Good enough
posted in Uncategorized |There are times OmegaMom sits paralyzed, wondering just how badly she is screwing up OmegaDotter.
Did I shout too loud? Was I mean? Am I ignoring her? Am I lavishing too much attention on her? Should I stop making her take “just one bite of everything”? Should I start making her “clean her plate”? Did I scare her by slamming the door? Should she have an earlier bedtime? Would it be better to dose her up with cold medicine so she doesn’t snore at night? Am I giving her too much medicine? Are we too strict? Are we strict enough?
I have a temper that flares fast and sudden, then dies down and disappears as quickly as it comes.

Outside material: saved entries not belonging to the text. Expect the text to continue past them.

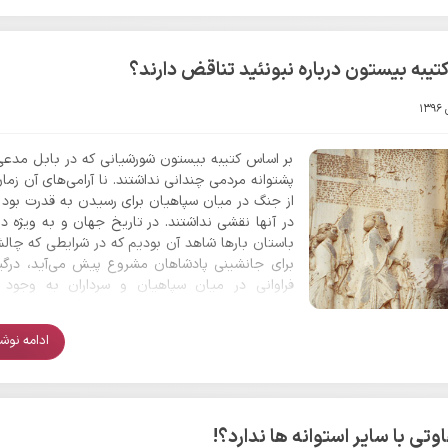
آنها هم سخن به میان آمده است. کمتر جنگی در 
باستان رخ داد که تا این حد قدرت‌های بزرگ جهانی 
و غرب درگیر یک جنگ دامنه دار شدند که پیروزی نهایی
کوروش بزرگ و ایرانیان بود.
تیبه بیستون درباره نبونئید تناقض دارند؟
بر اساس کتیبه بیستون شورشیانی که در بابل مدع
پشتوانه مردمی چندانی نداشتند. نا آرامی‌های آن زما
از جنگ در میان سپاهیان برای رسیدن به قدرت بود 
در آنها نقشی نداشتند. در تاریخ جهان و به ویژه د
باستان بارها شاهد آن بودیم که در شرایطی که چال
برای جانشینی پادشاهان مشروع پیش می‌آید، درگی
فراوانی در میان سپاهیان و سرداران به وجود م
بنابراین نه تنها استوانه کوروش بزرگ و کتیبه 
تناقض ندارند بلکه از جهاتی درباره بابل هم راستا
ادامه نوشتا
چرا که باید حساب سپاه را از مردم جدا کرد. در هما
کوروش هم سپاهیان بابل همراه با نبونئید بودند. 
نبونئید بوسیله افرادی که در اختیار داشت آن ستم‌ه
در استوانه کوروش آمده است را بر مردم تحمیل می‌کرد
افراد همان سپاهیان بابل بودند. بنابراین بر اساس ا
وتی با سایر استوانه ها ندارد؟!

There are times when the dotter is dawdling so…very…slowly…getting…dressed…in…the…morning that I just grit my teeth and shriek through them, then yank her nightshirt off over her head and her t-shirt on instead, all the while lecturing her about how she knows what the routine is every morning, and why does she have to dawdle and yadda yadda yadda. I’m sure what gets through are two things: mommy’s grumpy and “Waaa wa-wah wahhhhhh,” just like in the Charlie Brown movies. And then I feel guilty and miserable, and am sure I’m screwing her up.

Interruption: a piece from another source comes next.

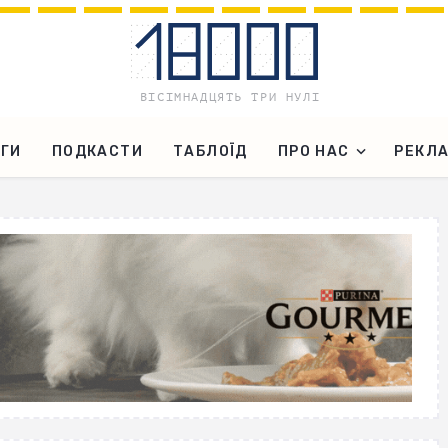
ГИ
ПОДКАСТИ
ТАБЛОЇД
ПРО НАС
РЕКЛ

But then I read about someone who cuts off her newly adopted child’s ear because he’s not saying his prayers in English.
Or I read the story of A Child Called “It”, whose mother went nuts one year and ever afterwards made him the scapegoat for all her moods, beating him, tying him naked in the basement in the winter, refusing to let him eat.
Or I read stories about babies whose parents leave them in their pee-soaked and poop-filled diapers day after day, so that their little bottoms are not just suffering from diaper rash, but raw and festering wounds that take weeks to heal.
Parents who put their cigarettes out in their toddler’s fleshy skin because “I just don’t like boys.”
Men who rape babies and have the gall to say, “She wanted it. She was sexin’ on me!”.
And it just appalls me. Flabbergasts me. How, I wonder. How could someone–? How could you–?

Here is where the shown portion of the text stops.